I manage a company placing senior execs in the IT industry around the world. One of our employees is leaving. He has created and manages a very popular LinkedIn Group and Twitter feed and he wishes to take both with him. The LinkedIn Group is in the company name, but the Twitter feed is in his own. Who actually owns this Group and the Twitter followers?
Although social media accounts created in the course of employment for business purposes belong to the employer, it can be difficult to prove that the accounts were set up "for business", particularly if they are used for both business and social purposes.
Whether or not you have a claim to the LinkedIn Group will be fact specific. Factors to consider are:
- Is the LinkedIn Group in the company name?
- Was the Group set up either by you or on your instructions?
- Does anyone else have access to the Group?
- Do you have a policy dealing with the use of social media?
- Is there a requirement in the employee's employment contract to share the username and password with you on termination of employment?

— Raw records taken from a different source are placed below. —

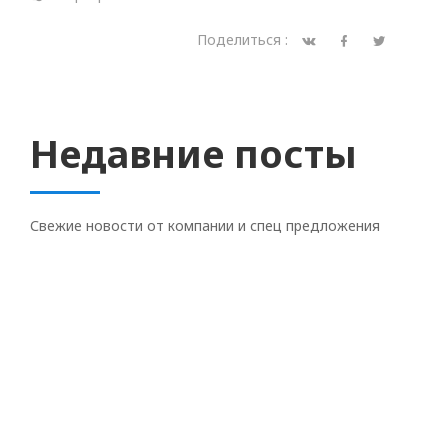
Поделиться :
Недавние посты
Свежие новости от компании и спец предложения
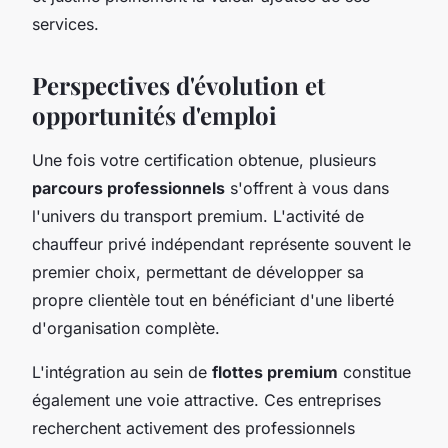
services.
Perspectives d'évolution et
opportunités d'emploi
Une fois votre certification obtenue, plusieurs
parcours professionnels
s'offrent à vous dans
l'univers du transport premium. L'activité de
chauffeur privé indépendant représente souvent le
premier choix, permettant de développer sa
propre clientèle tout en bénéficiant d'une liberté
d'organisation complète.
L'intégration au sein de
flottes premium
constitue
également une voie attractive. Ces entreprises
recherchent activement des professionnels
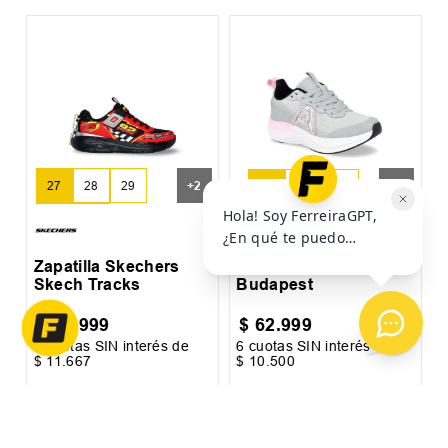
5
Z
D
+
2
+
3
27
28
29
30
31
32
30
31
Zapatilla Skechers
Zapatilla Addnice
Skech Tracks
Budapest
$
69
.
999
$
62
.
999
6
cuotas SIN interés de
6
cuotas SIN interés de
6
$
11
.
667
$
10
.
500
$
2
Precio sin impuestos nacionales:
$
57
.
850
,
41
Precio sin impuestos nacionales:
$
52
.
065
,
29
Pr
AGREGAR AL
AGREGAR AL
CARRITO
CARRITO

The Twitter account is in the employee's name, so it will be more difficult for you to establish a claim on ownership, especially if the account was created before the employee joined the company or if the employee tweets personal messages.

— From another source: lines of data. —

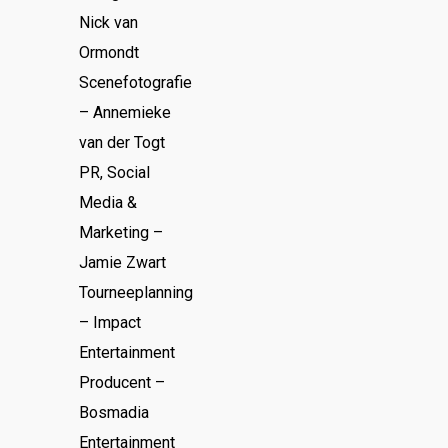
Nick van
Ormondt
Scenefotografie
– Annemieke
van der Togt
PR, Social
Media &
Marketing –
Jamie Zwart
Tourneeplanning
– Impact
Entertainment
Producent –
Bosmadia
Entertainment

To avoid these issues, you should:
- Ensure that the social media accounts are registered using a company email address.
- Require employees to replicate business contacts on their own social media account onto your own databases.
- Consider requiring employees to delete all social media connections that have been made through their employment when they leave.
- Oblige employees to give back usernames and passwords on leaving employment.
- Include guidance on account ownership in your social media policy.